(Screenshot grounding data)

↓

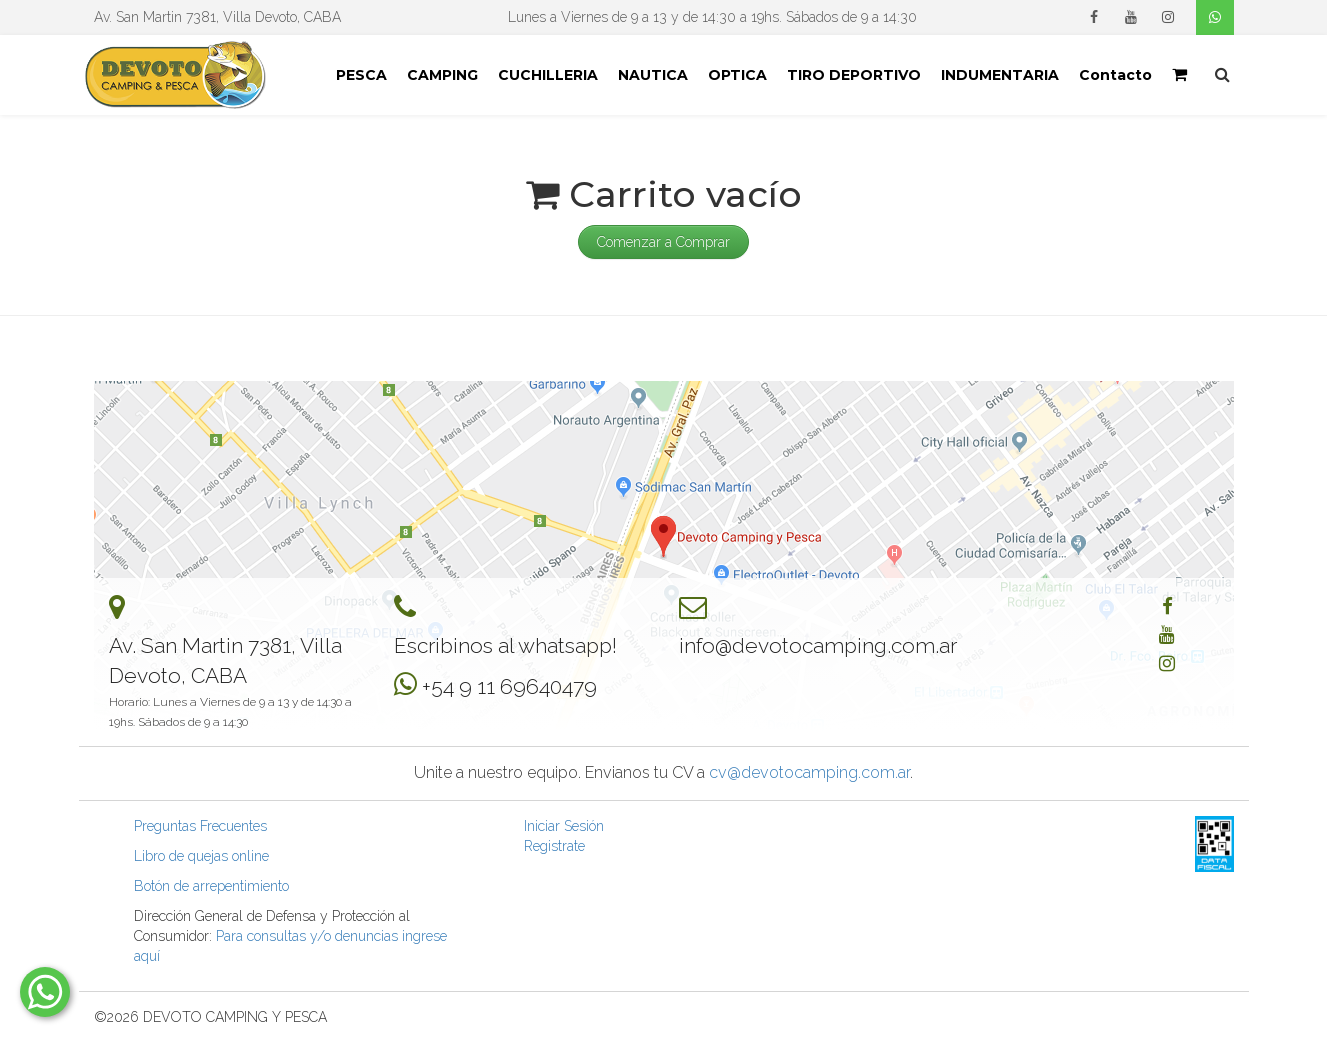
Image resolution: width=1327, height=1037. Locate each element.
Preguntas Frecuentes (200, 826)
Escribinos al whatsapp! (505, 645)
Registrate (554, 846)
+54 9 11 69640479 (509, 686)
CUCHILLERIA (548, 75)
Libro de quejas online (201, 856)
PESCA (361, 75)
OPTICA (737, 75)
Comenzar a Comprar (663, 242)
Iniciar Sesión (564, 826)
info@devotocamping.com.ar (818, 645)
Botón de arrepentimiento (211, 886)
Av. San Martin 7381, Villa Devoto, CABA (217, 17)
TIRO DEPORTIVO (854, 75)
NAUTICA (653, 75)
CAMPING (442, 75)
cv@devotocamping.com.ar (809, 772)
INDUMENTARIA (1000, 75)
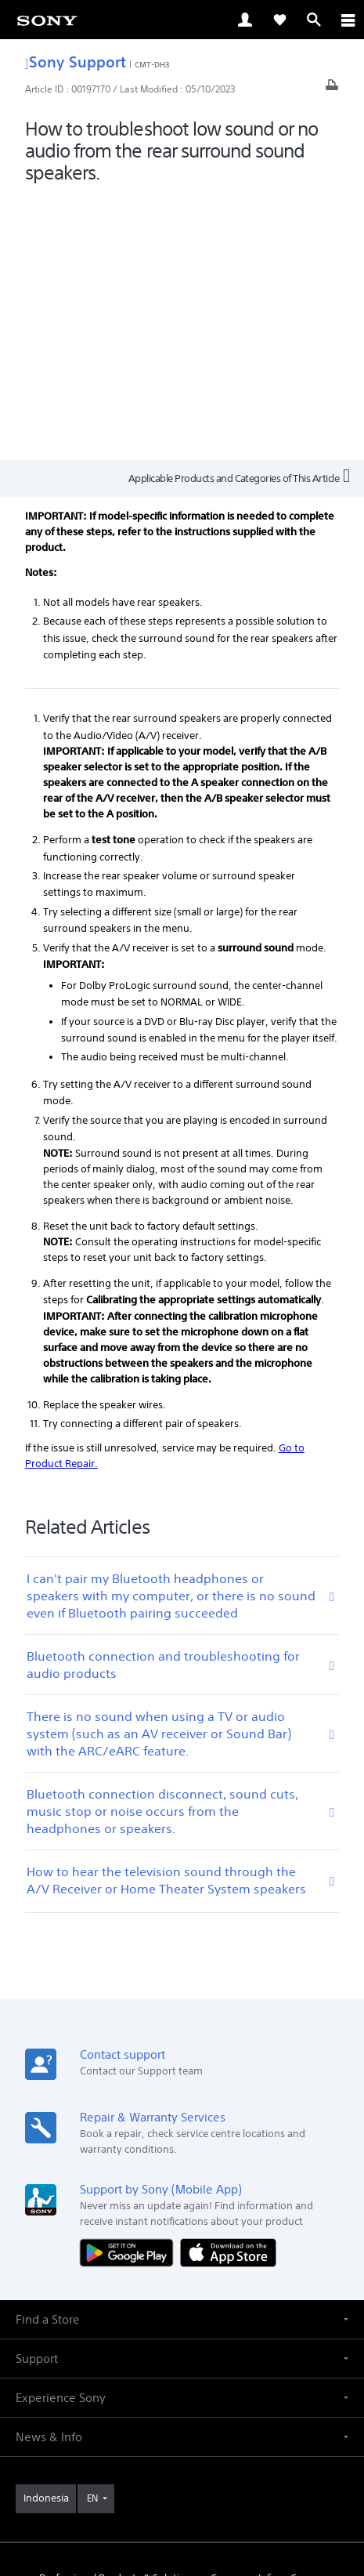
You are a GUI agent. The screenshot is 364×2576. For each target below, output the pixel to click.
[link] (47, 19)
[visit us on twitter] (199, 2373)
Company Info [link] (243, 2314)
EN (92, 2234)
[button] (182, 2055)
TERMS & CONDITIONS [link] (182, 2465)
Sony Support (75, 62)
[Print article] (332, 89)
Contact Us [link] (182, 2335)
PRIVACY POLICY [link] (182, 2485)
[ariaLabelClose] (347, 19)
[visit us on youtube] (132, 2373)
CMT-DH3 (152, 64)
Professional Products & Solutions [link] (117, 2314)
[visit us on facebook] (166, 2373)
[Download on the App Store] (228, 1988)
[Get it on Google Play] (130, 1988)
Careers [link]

↑

### Your assignment
Give a verbatim transcription of the entries, leaving out the pictures.

### Exercise response
Image resolution: width=1327, height=1037. Locate each element.
Preguntas Frecuentes (200, 826)
Escribinos al whatsapp! (505, 645)
Registrate (554, 846)
+54 9 11 69640479 (509, 686)
CUCHILLERIA (548, 75)
Libro de quejas online (201, 856)
PESCA (361, 75)
OPTICA (737, 75)
Comenzar a Comprar (663, 242)
Iniciar Sesión (564, 826)
info@devotocamping.com.ar (818, 645)
Botón de arrepentimiento (211, 886)
Av. San Martin 7381, Villa Devoto, CABA (217, 17)
TIRO DEPORTIVO (854, 75)
NAUTICA (653, 75)
CAMPING (442, 75)
cv@devotocamping.com.ar (809, 772)
INDUMENTARIA (1000, 75)
You are a GUI agent. The screenshot is 364×2576. For each target below, output the pixel to click.
[link] (47, 19)
[visit us on twitter] (199, 2373)
Company Info [link] (243, 2314)
EN (92, 2234)
[button] (182, 2055)
TERMS & CONDITIONS [link] (182, 2465)
Sony Support (75, 62)
[Print article] (332, 89)
Contact Us [link] (182, 2335)
PRIVACY POLICY [link] (182, 2485)
[ariaLabelClose] (347, 19)
[visit us on youtube] (132, 2373)
CMT-DH3 (152, 64)
Professional Products & Solutions [link] (117, 2314)
[visit us on facebook] (166, 2373)
[Download on the App Store] (228, 1988)
[Get it on Google Play] (130, 1988)
Careers [link]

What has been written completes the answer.